And we had high hopes of getting it done in one day. But, you might have guessed from the title of this post that well, that didn't happen. Stupid quarter round, making sure everything lined up and cramped spaces made for not a fun time. Sigh. But we did make some really good progress.
After picking up more quarter round we laid everything out
Our idea was to attach the quarter round to the outside edge first, then tile the outside face. By tiling the edge first we made sure that the line on the top was straight and even
See that middle quarter round sliding out of place? Yeah, it was a bitch to make sure that didn't happen ALL THE TIME. So to help hold it up we tiled the front face as we went along
We quickly got to the corner where we had a complete mind fuck trying to figure out what the hell to cut the two quarter rounds at to create a seamless transition
Now, normally I'm the good one with angles and spatial arrangement and so we leave those tasks to me, but my brain could not wrap around this one (I blame it on pregnancy brain to make myself feel better). The whole thing was complicated by the curve of the quarter round. Normally you can just split the angle, but this was NOT that easy. There was a lot of time messing around with the tile saw trying to figure things out
Finally after about 45 minutes we figured it out. I mean, Chris figured it out. And I would be a good blogger if I could explain to you what 2 angles we had to cut into each piece of bullnose, but I still don't really get it, so we'll just move on...
edit by chris: It came down to bisecting both the miter and bevel angles (a compound miter cut). The neo angle on the shower is a 45 degree angle made up with two 22.5 degree cuts. I cut a piece of scrap plywood to 11.25-ish degrees to get that angle. Then I tilted the blade to 22.5 degrees to bisect the 45 degree bevel that the bullnose rests on. Easy peasy. Just took 45 minutes to get it all setup and figured out. :)
We got to this point at lunchtime
And then Chris said, "I wish we had run the tiles horizontally." We thought about it during lunch, came back, still thought the same thing and then ripped off all the tiles
And then started again
It took about an hour or 90 minutes to get caught up the the same point, but I think it looks a lot better and that Chris was totally right. By running them horizontally it continues the same pattern as the wall so it doesn't stick out as much.

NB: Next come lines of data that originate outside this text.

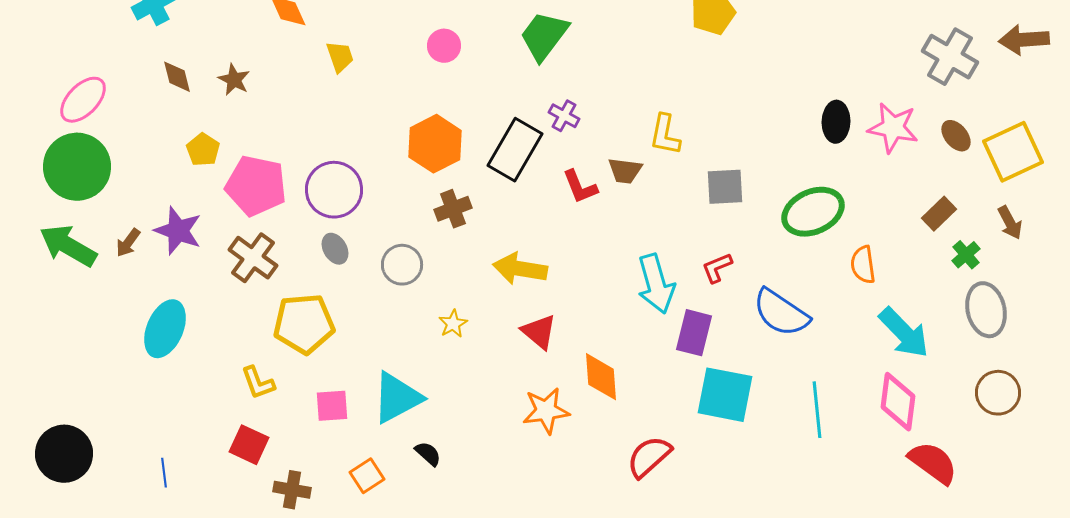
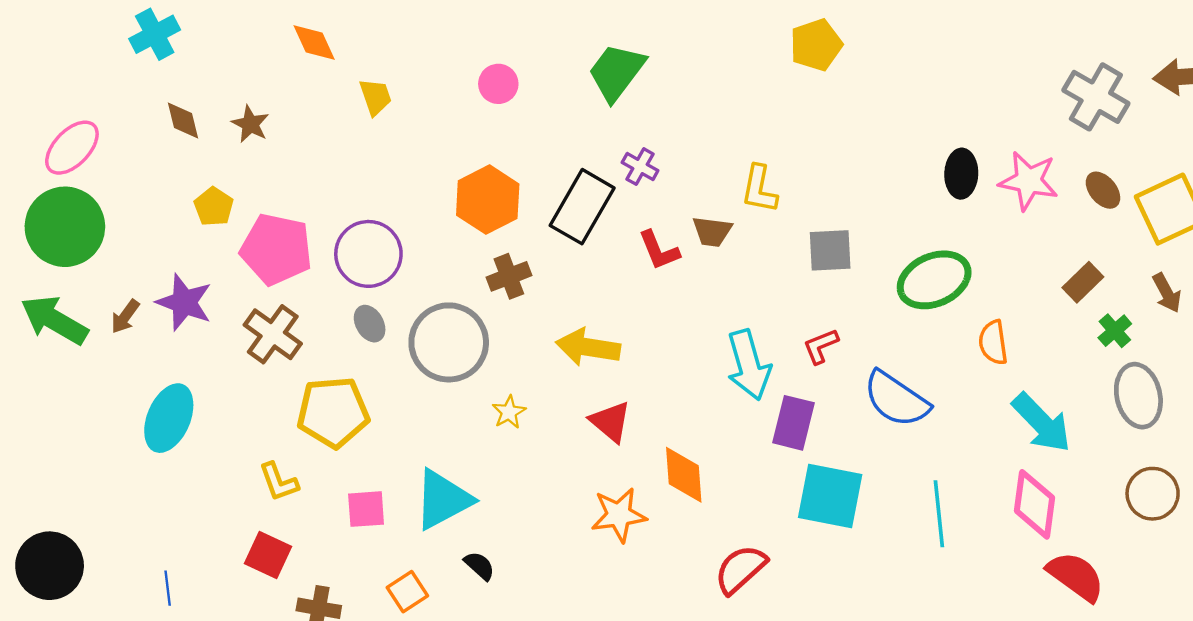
gray circle: (402, 265) -> (449, 342), size x1.6

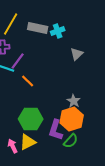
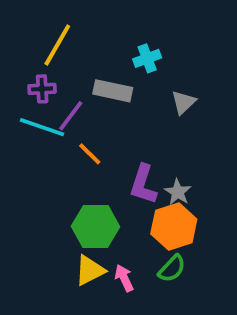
gray rectangle: (38, 28) -> (113, 91), moved
purple L-shape: (56, 130) -> (143, 184), moved
pink arrow: (13, 146) -> (124, 278), moved

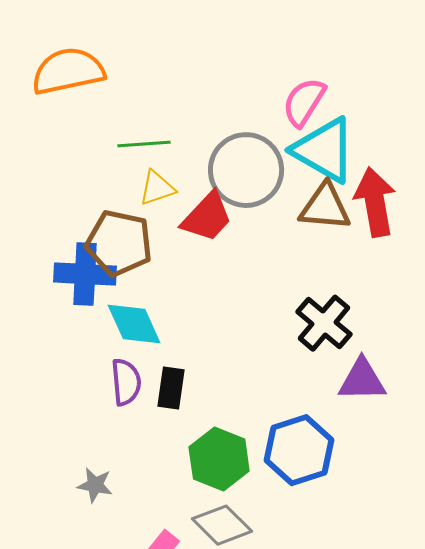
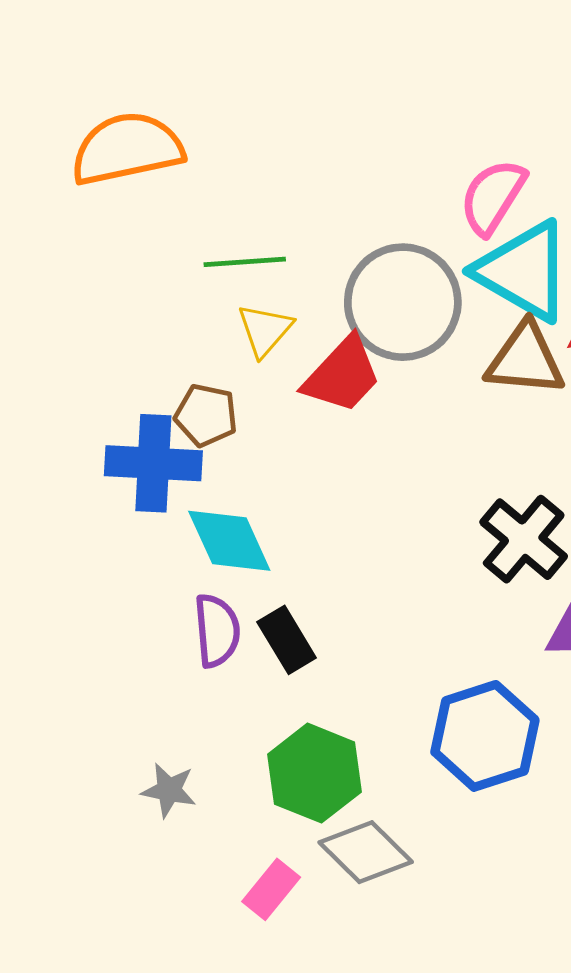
yellow triangle: (157, 188) -> (265, 330), turned -30
brown pentagon: (119, 243) -> (206, 415), size x0.6
black rectangle: (171, 388) -> (287, 640), turned -39
green hexagon: (219, 459) -> (315, 773), moved

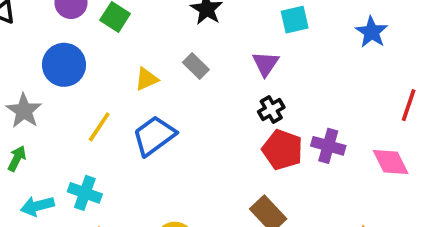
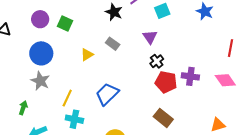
gray star: (24, 111) -> (40, 81), moved
yellow line: (99, 127) -> (67, 98), moved
blue trapezoid: (154, 136) -> (107, 94), moved
cyan cross: (85, 193) -> (74, 119), moved

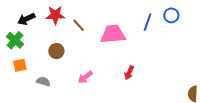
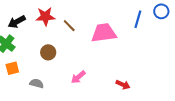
red arrow: (129, 73) -> (123, 85), moved, turned -88

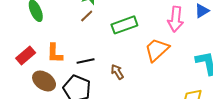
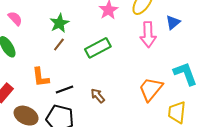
orange trapezoid: (157, 50) -> (151, 89), moved
orange L-shape: (55, 53) -> (41, 77), moved

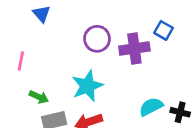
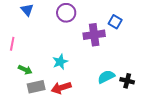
purple circle: (97, 39) -> (66, 13), moved
cyan star: (87, 86) -> (60, 62), size x0.7

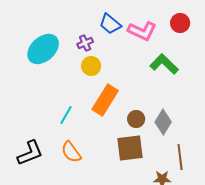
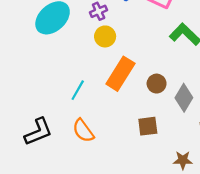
brown circle: (136, 119) -> (157, 84), moved
brown square: (130, 148) -> (148, 126), size x0.7

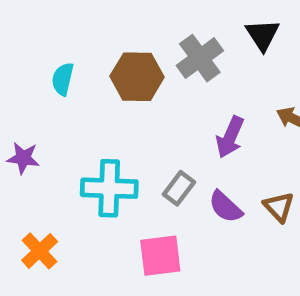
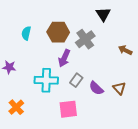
black triangle: (263, 35) -> (103, 14), moved
gray cross: (200, 58) -> (85, 39), moved
purple arrow: (230, 137) -> (64, 58), moved

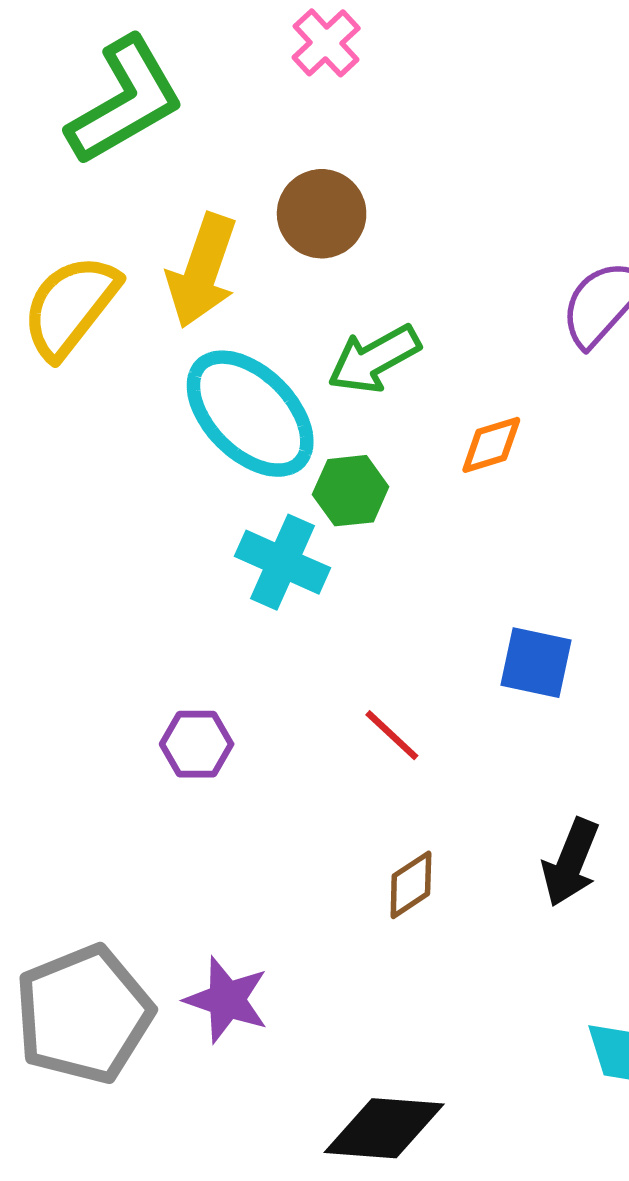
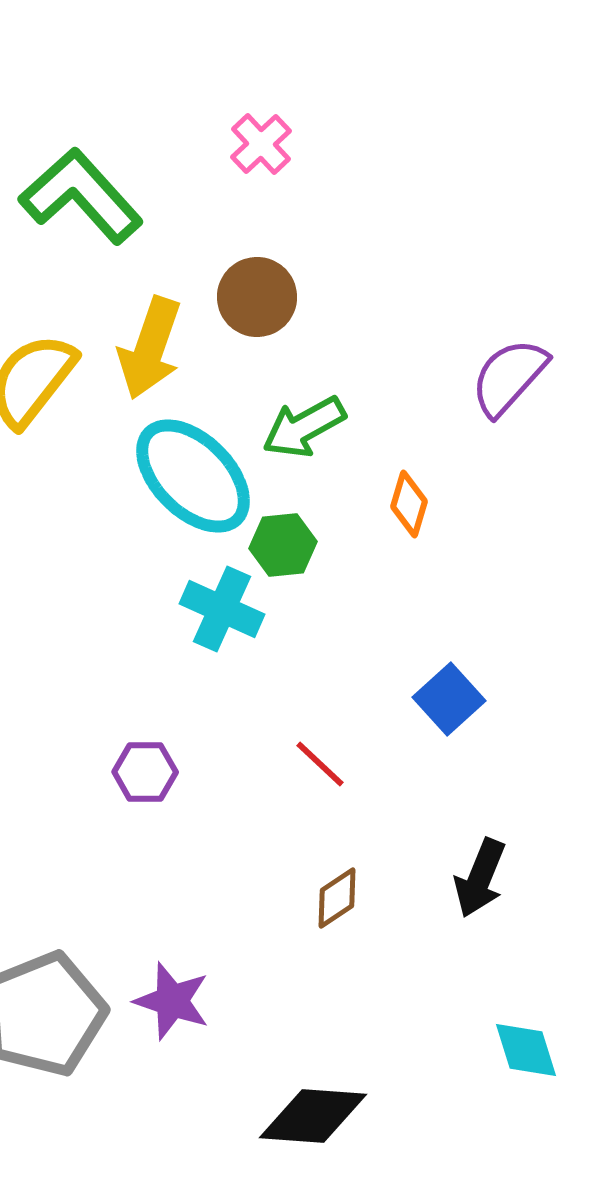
green L-shape: (125, 101) -> (81, 196), turned -102
orange diamond: (491, 445) -> (409, 504), turned -56
blue square: (536, 663) -> (449, 699), turned 36

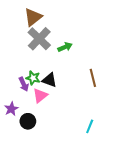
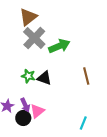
green arrow: (65, 47) -> (59, 46), size x1.5
purple arrow: (24, 84) -> (25, 105), moved
pink triangle: (40, 95) -> (37, 111), moved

Once the right and center faces were complete, we moved on to the last outside edge and face
That outside edge took a decent amount of time because the spacers kept falling out, things weren't lining up (the mud job underneath has to be perfectly rounded to make things really nice and easy), and so there may have been a lot of cussing involved, but in the end it looks very nice
Now that all the outside edges and faces were done, we moved on to the inside edge. For the same reason we wanted the inside edge tiled first so that the top tiles would be laid straight and even
Again, it was slow going being so precise and accurate. We had to make sure that the pitch from outside edge to inside edge was correct so that water doesn't sit on top of the curb, but instead runs into the shower pan
And that's where things stopped. Knees were achy, patience had run out, and our thinset was getting pretty thick and spent. I knew the curb would be hard, but I had no idea it would be so anger inducing. The good news is that we only have the inside face and top left to do
And hopefully that goes a lot faster. And hopefully our achy knees will be a lot less angry with us.